Saturday, February 21, 2015

Getting Started with OpenCV

OpenCV is a great library for doing all sorts of computer vision.  It's also easy enough that you can use it for all sorts of menial tasks, like resizing images, cropping, adjusting colors, etc.  And best of all, it's FAST.  I have used ImageMagick in the past, and OpenCV feels a ton faster.  If you want some data to support that claim, see this link.

Given that OpenCV is fast, general-purpose, and not too hard to use, I thought it would be a good topic for CSE398.  Here's the tutorial I wrote.

I opted to do everything in Java, because that seemed easier than worrying about memory management.  Of course, that also means it's harder to find good documentation.  I ended up transliterating a lot of C++ code to show how various features work.

Since I'm not expert in Computer Vision, I wouldn't be surprised if I got some things wrong in the tutorial.  Please don't hesitate to send a note if you find any errors!

Monday, February 16, 2015

An Introduction to Extending Code

Here's yet another CSE398 tutorial.  This time it's about how to dynamically load code, or to otherwise create extensions that expand the behavior of a program.  I realized that while students have heard of "DLL Hell", they don't know how to make DLLs (or their Unix equivalent, "shared objects").

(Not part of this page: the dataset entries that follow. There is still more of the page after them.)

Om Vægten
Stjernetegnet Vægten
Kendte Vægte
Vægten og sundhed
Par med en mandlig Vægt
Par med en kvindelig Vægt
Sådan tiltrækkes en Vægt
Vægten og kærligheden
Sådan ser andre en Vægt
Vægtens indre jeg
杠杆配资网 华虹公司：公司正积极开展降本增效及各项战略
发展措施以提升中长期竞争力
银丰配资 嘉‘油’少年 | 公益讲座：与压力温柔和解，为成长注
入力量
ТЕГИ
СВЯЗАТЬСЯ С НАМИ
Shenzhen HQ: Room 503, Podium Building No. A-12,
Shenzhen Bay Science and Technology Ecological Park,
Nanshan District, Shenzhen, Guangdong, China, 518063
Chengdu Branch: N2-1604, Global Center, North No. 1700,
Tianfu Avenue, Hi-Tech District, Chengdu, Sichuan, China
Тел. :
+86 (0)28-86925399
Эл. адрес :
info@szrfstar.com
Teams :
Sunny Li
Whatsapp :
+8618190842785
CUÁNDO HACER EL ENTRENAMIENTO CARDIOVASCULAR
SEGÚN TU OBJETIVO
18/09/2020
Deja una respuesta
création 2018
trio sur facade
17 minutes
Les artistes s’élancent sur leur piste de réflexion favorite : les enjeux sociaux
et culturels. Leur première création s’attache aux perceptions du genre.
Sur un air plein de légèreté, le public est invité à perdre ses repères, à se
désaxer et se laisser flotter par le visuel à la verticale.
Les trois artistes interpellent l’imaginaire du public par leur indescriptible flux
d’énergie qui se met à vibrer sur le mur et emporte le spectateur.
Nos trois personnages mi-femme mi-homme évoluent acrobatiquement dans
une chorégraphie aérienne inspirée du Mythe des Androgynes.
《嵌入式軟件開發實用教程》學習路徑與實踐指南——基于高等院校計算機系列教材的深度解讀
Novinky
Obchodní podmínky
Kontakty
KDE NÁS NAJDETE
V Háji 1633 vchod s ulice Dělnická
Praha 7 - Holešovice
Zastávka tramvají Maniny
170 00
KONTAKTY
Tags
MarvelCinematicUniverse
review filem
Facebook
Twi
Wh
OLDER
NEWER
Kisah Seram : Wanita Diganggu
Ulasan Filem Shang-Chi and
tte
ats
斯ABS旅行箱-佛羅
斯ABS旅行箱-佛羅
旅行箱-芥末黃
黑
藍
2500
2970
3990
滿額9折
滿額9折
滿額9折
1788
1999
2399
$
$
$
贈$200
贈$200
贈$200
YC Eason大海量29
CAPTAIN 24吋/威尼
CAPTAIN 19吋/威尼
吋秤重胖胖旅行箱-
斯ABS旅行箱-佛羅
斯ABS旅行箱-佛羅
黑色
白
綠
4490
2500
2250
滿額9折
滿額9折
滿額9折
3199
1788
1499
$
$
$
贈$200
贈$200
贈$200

DLLs are like lambdas (did you like yesterday's post?): if you don't know how to use them, you end up doing an outrageous amount of work to get an effect that would otherwise be simple.  The tutorial starts by showing how to load and use a shared object in C++, which lets me introduce my basic Makefile template, function pointers, and C++ name mangling.  Then it shows how to do dynamic class loading in Java.  We move from there to using exec or spawn to do inter-process communication (IPC) between Node.js and Java or C++ programs.

I tried to make the tutorial a little bit more fun, by hiding the code for a Java Pig Latin converter.  This was also an attempt to get people to look at the HTML code for my tutorials.  I don't think students realize how easy it is to do clean web design by hand, once you know a little CSS and jQuery.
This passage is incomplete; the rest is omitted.